STORED DATA>

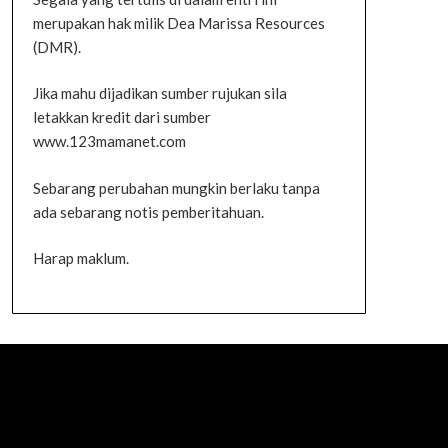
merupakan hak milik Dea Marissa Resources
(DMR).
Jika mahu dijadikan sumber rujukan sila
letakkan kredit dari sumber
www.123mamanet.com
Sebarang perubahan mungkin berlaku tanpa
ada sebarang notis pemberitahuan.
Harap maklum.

* * *

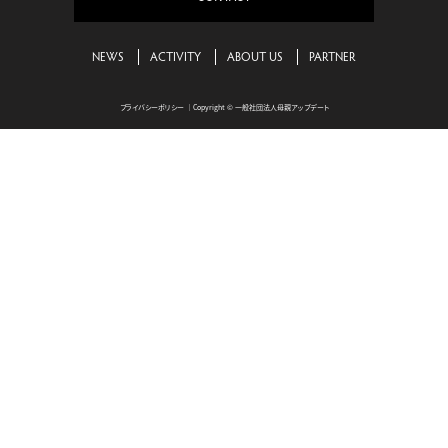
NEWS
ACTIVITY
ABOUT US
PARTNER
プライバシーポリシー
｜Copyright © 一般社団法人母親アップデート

REQUIREMENT>
For each line of the listing that holds the word "sumber", show that line.

RESULT OF THIS TASK>
Jika mahu dijadikan sumber rujukan sila
letakkan kredit dari sumber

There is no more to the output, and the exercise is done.